Ante este panorama, tecnologías como el enfriamiento líquido directo al chip, los intercambiadores de calor en puertas traseras y arquitecturas eléctricas modulares con alta redundancia se vuelven fundamentales. Además, el crecimiento constante en el consumo energético y la potencia térmica de diseño (TDP) de los aceleradores obliga a planificar infraestructuras escalables que acompañan la evolución tecnológica.
Por su parte, la inferencia -etapa en el modelo entrenado genera resultados con datos nuevos- presenta una demanda más distribuida, aunque cada vez más compleja. Sus aplicaciones abarcan desde asistentes virtuales hasta análisis en tiempo real en sectores como salud, comercio e industria.
Si bien pueden operar en rangos inferiores a 40 kW por rack, los casos avanzados ya alcanzan entre 40 y 80 kW, especialmente cuando se requieren tiempos de respuesta ultra bajos. Dado que esta fase donde se materializa el retorno de inversión de la IA, optimizar la inferencia se convierte en prioridad estratégica.

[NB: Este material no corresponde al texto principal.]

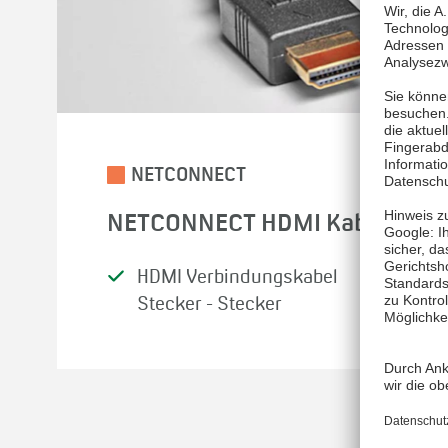
NETCONNECT
NETCONNECT HDMI Kabel
HDMI Verbindungskabel
Stecker - Stecker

A diferencia del entrenamiento, que suele concentrarse en grandes instalaciones hiperescalables, la inferencia se despliega en múltiples entornos: nube pública, colocation, instalaciones on-premise y Edge computing. Esta distribución incrementa la diversidad de diseños y exige soluciones flexibles.
La creciente complejidad operativa exige visibilidad en tiempo real y herramientas avanzadas de gestión. Soluciones como DCIM, EPMS y BMS permiten coordinar energía, enfriamiento y operación en entornos híbridos con cargas mixtas. Estos no solo mejora la eficiencia, sino que ayuda a anticipar riesgos y proteger la continuidad del negocio.
Una infraestructura preparada para el futuro de la IA
En los próximos años, la inferencia será más común y más exigente. Los modelos serán más complejos, crecerá el procesamiento en el borde y se expandirá la IA como servicio. El resultado será una mayor diversidad de configuraciones, desde sitios de baja carga hasta racks de alta densidad capaces de ejecutar entrenamiento e inferencia en paralelo.
“No existe una receta única, El tipo de carga y las necesidades de los aceleradores determinan la densidad y los requerimientos de infraestructura. Construir una base energética, térmica y de gestión que pueda evolucionar con ambas etapas será el diferencial competitivo en la nueva era de la IA”, concluyó Llavot.